**Exercise description:** Print the entries exactly as they appear, and omit any images.

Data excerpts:
<<<<

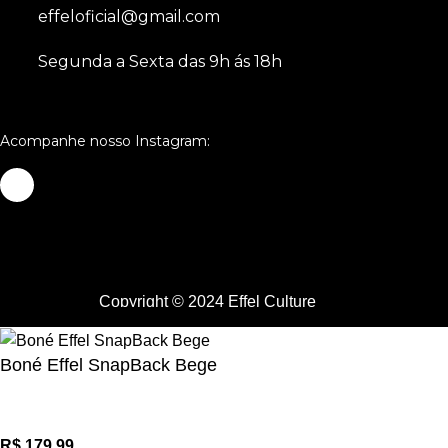
effeloficial@gmail.com
Segunda a Sexta das 9h ás 18h
Acompanhe nosso Instagram:
Copyright © 2024 Effel Culture
Boné Effel SnapBack Bege
R$
179,99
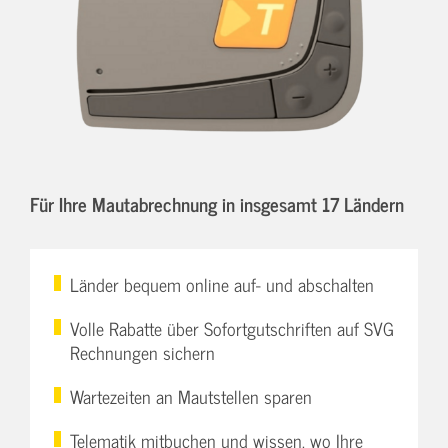
Für Ihre Mautabrechnung in insgesamt 17 Ländern
Länder bequem online auf- und abschalten
Volle Rabatte über Sofortgutschriften auf SVG
Rechnungen sichern
Wartezeiten an Mautstellen sparen
Telematik mitbuchen und wissen, wo Ihre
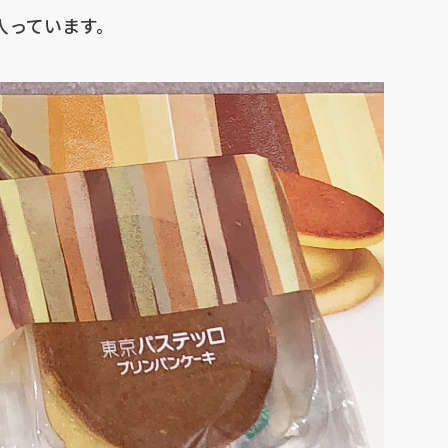
入っています。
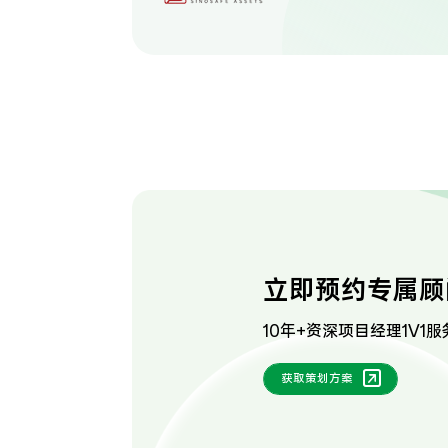
立即预约专属顾
10年+资深项目经理1V1服
获取策划方案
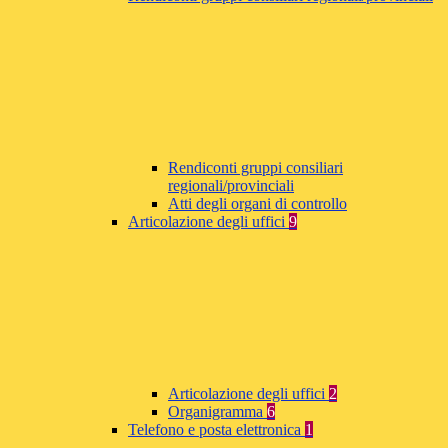
Rendiconti gruppi consiliari
regionali/provinciali
Atti degli organi di controllo
Articolazione degli uffici
9
Articolazione degli uffici
2
Organigramma
6
Telefono e posta elettronica
1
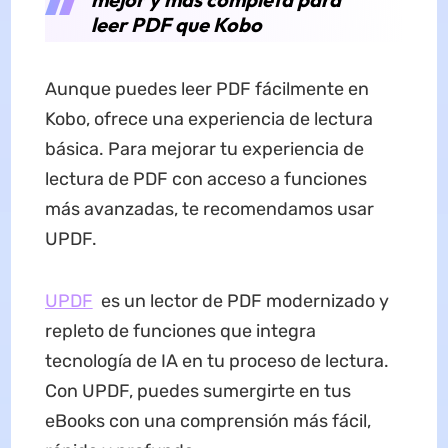
leer PDF que Kobo
Aunque puedes leer PDF fácilmente en
Kobo, ofrece una experiencia de lectura
básica. Para mejorar tu experiencia de
lectura de PDF con acceso a funciones
más avanzadas, te recomendamos usar
UPDF.
UPDF
es un lector de PDF modernizado y
repleto de funciones que integra
tecnología de IA en tu proceso de lectura.
Con UPDF, puedes sumergirte en tus
eBooks con una comprensión más fácil,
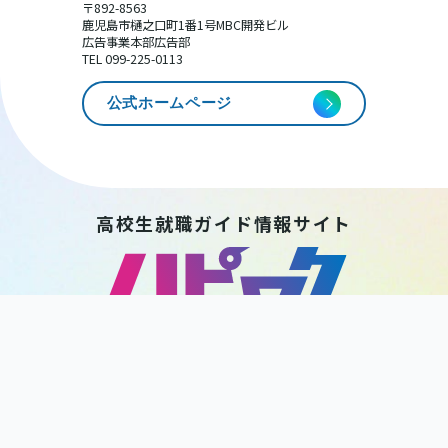
〒892-8563
鹿児島市樋之口町1番1号MBC開発ビル
広告事業本部広告部
TEL 099-225-0113
公式ホームページ
高校生就職ガイド情報サイト
HAPPY WORK
KAGOSHIMA
後 援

>>>>

**Solved problem:**
effeloficial@gmail.com
Segunda a Sexta das 9h ás 18h
Acompanhe nosso Instagram:
Copyright © 2024 Effel Culture
Boné Effel SnapBack Bege
R$
179,99
Für Ihre Mautabrechnung in insgesamt 17 Ländern
Länder bequem online auf- und abschalten
Volle Rabatte über Sofortgutschriften auf SVG
Rechnungen sichern
Wartezeiten an Mautstellen sparen
Telematik mitbuchen und wissen, wo Ihre
入っています。
立即预约专属顾
10年+资深项目经理1V1服
获取策划方案
Rendiconti gruppi consiliari
regionali/provinciali
Atti degli organi di controllo
Articolazione degli uffici
9
Articolazione degli uffici
2
Organigramma
6
Telefono e posta elettronica
1
leer PDF que Kobo
Aunque puedes leer PDF fácilmente en
Kobo, ofrece una experiencia de lectura
básica. Para mejorar tu experiencia de
lectura de PDF con acceso a funciones
más avanzadas, te recomendamos usar
UPDF.
UPDF
es un lector de PDF modernizado y
repleto de funciones que integra
tecnología de IA en tu proceso de lectura.
Con UPDF, puedes sumergirte en tus
eBooks con una comprensión más fácil,
〒892-8563
鹿児島市樋之口町1番1号MBC開発ビル
広告事業本部広告部
TEL 099-225-0113
公式ホームページ
高校生就職ガイド情報サイト
HAPPY WORK
KAGOSHIMA
後 援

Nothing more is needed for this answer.